Часто его чопорные и подозрительные соотечественники принимали его за француза, а во Франции он однажды был задержан, принятый за немца. «Дело в том, — шутил сам Стивенсон, — что, должно быть, я похож на поляка».
Стивенсон жил во второй половине XIX века, в то время, когда Италия, еще порабощенная Австрией, вела борьбу за свое освобождение. Английское общество сочувствовало освободительной борьбе итальянцев. Лондон был убежищем многих политических изгнанников, но организованной помощи Италия так и не получила, и лучшим людям Англии было стыдно за свою страну. Они за свой страх помогали итальянским революционерам.

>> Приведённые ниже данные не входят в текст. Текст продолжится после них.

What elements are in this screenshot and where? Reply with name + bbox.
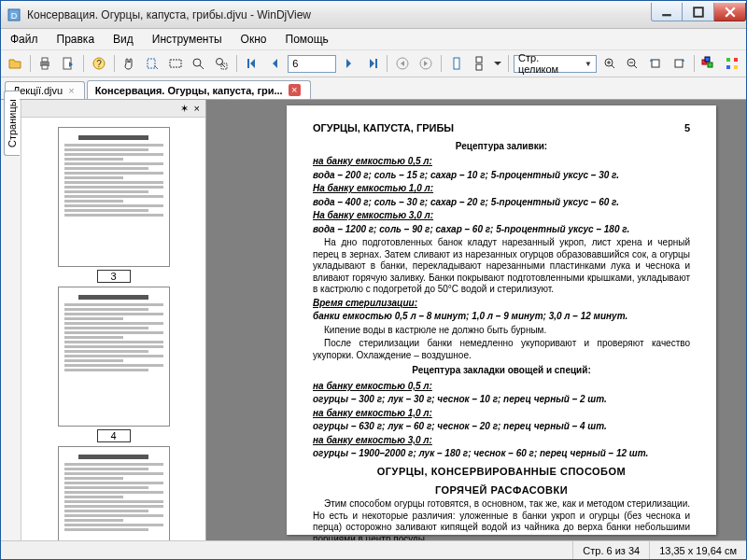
svg-rect-36 — [708, 63, 712, 67]
svg-text:?: ? — [96, 59, 102, 69]
settings-icon[interactable] — [722, 53, 742, 74]
menu-edit[interactable]: Правка — [53, 31, 99, 48]
svg-rect-8 — [42, 65, 48, 69]
svg-rect-7 — [42, 58, 48, 62]
sidebar: Страницы ✶ × 3 4 — [1, 100, 206, 540]
page-number-input[interactable] — [288, 55, 336, 73]
svg-rect-39 — [734, 58, 738, 62]
zoom-combo[interactable]: Стр. целиком ▼ — [514, 55, 597, 73]
info-icon[interactable]: ? — [89, 53, 109, 74]
thumbnails-list[interactable]: 3 4 5 6 — [21, 118, 205, 540]
title-bar: D Консервация. Огурцы, капуста, грибы.dj… — [1, 1, 746, 29]
nav-fwd-icon[interactable] — [416, 53, 436, 74]
first-page-icon[interactable] — [242, 53, 262, 74]
zoom-rect-icon[interactable] — [211, 53, 232, 74]
find-icon[interactable] — [699, 53, 720, 74]
chevron-down-icon: ▼ — [585, 60, 592, 68]
status-bar: Стр. 6 из 34 13,35 x 19,64 см — [1, 540, 746, 559]
menu-file[interactable]: Файл — [7, 31, 42, 48]
thumbnail-5[interactable]: 5 — [58, 446, 170, 540]
close-icon[interactable]: × — [68, 85, 74, 96]
svg-point-14 — [193, 59, 201, 66]
thumbnail-3[interactable]: 3 — [58, 127, 170, 283]
rotate-right-icon[interactable] — [669, 53, 689, 74]
maximize-button[interactable] — [683, 3, 714, 21]
svg-line-17 — [222, 64, 225, 67]
svg-rect-40 — [726, 65, 730, 69]
marquee-icon[interactable] — [165, 53, 186, 74]
prev-page-icon[interactable] — [265, 53, 286, 74]
svg-rect-12 — [148, 59, 155, 68]
sidebar-tabs: Страницы — [1, 100, 21, 540]
thumbnail-4[interactable]: 4 — [58, 287, 170, 442]
close-icon[interactable]: × — [289, 84, 301, 96]
doc-header: ОГУРЦЫ, КАПУСТА, ГРИБЫ — [313, 122, 454, 135]
tab-label: Лекції.djvu — [13, 85, 63, 96]
document-page: ОГУРЦЫ, КАПУСТА, ГРИБЫ 5 Рецептура залив… — [287, 105, 716, 535]
close-button[interactable] — [714, 3, 746, 21]
thumbnails-header: ✶ × — [21, 100, 205, 118]
zoom-in-icon[interactable] — [599, 53, 620, 74]
toolbar: ? Стр. целиком ▼ — [1, 50, 746, 77]
last-page-icon[interactable] — [362, 53, 383, 74]
hand-icon[interactable] — [120, 53, 140, 74]
zoom-label: Стр. целиком — [518, 52, 581, 75]
tab-label: Консервация. Огурцы, капуста, гри... — [95, 85, 283, 96]
doc-subtitle-2: Рецептура закладки овощей и специй: — [313, 365, 690, 377]
open-icon[interactable] — [5, 53, 25, 74]
thumb-number: 4 — [97, 429, 131, 442]
svg-rect-41 — [734, 65, 738, 69]
svg-rect-13 — [170, 60, 181, 67]
minimize-button[interactable] — [651, 3, 683, 21]
layout-drop-icon[interactable] — [492, 53, 503, 74]
svg-rect-24 — [476, 57, 482, 63]
svg-rect-3 — [694, 7, 703, 17]
tab-bar: Лекції.djvu × Консервация. Огурцы, капус… — [1, 77, 746, 100]
print-icon[interactable] — [35, 53, 56, 74]
rotate-left-icon[interactable] — [645, 53, 666, 74]
layout-single-icon[interactable] — [446, 53, 467, 74]
svg-rect-37 — [705, 57, 710, 62]
svg-rect-23 — [454, 58, 459, 69]
layout-cont-icon[interactable] — [469, 53, 489, 74]
doc-subtitle: Рецептура заливки: — [313, 141, 690, 153]
export-icon[interactable] — [58, 53, 78, 74]
menu-bar: Файл Правка Вид Инструменты Окно Помощь — [1, 29, 746, 50]
svg-line-32 — [634, 65, 637, 68]
page-viewer[interactable]: ОГУРЦЫ, КАПУСТА, ГРИБЫ 5 Рецептура залив… — [206, 100, 746, 540]
menu-help[interactable]: Помощь — [282, 31, 332, 48]
menu-tools[interactable]: Инструменты — [148, 31, 226, 48]
magnify-icon[interactable] — [189, 53, 209, 74]
tab-document-2[interactable]: Консервация. Огурцы, капуста, гри... × — [87, 80, 311, 99]
window-title: Консервация. Огурцы, капуста, грибы.djvu… — [27, 8, 651, 21]
select-icon[interactable] — [142, 53, 162, 74]
svg-rect-34 — [675, 60, 683, 67]
menu-window[interactable]: Окно — [237, 31, 271, 48]
thumb-number: 3 — [97, 270, 131, 283]
close-panel-icon[interactable]: × — [194, 103, 200, 114]
status-page: Стр. 6 из 34 — [572, 541, 649, 559]
status-dimensions: 13,35 x 19,64 см — [649, 541, 746, 559]
svg-line-15 — [200, 65, 204, 69]
doc-page-number: 5 — [684, 122, 690, 135]
menu-view[interactable]: Вид — [109, 31, 137, 48]
sidebar-tab-pages[interactable]: Страницы — [4, 91, 20, 156]
app-icon: D — [7, 7, 21, 22]
gear-icon[interactable]: ✶ — [180, 103, 189, 115]
next-page-icon[interactable] — [339, 53, 359, 74]
svg-text:D: D — [11, 11, 18, 21]
svg-rect-25 — [476, 64, 482, 70]
nav-back-icon[interactable] — [392, 53, 413, 74]
svg-rect-33 — [652, 60, 659, 67]
zoom-out-icon[interactable] — [623, 53, 643, 74]
svg-line-29 — [612, 65, 614, 68]
svg-rect-38 — [726, 58, 730, 62]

Задолго до этого' времени, еще в начале XIX века, знаменитый английский поэт Байрон, долго живший в Италии, был связан с подпольной революционной организацией карбонариев. Позднее английский поэт Суинберн был другом политических изгнанников и многие лучшие свои произведения посвятил теме национального освобождения Италии. Отражение тех же настроений мы находим и в «Павильоне на дюнах» Стивенсона.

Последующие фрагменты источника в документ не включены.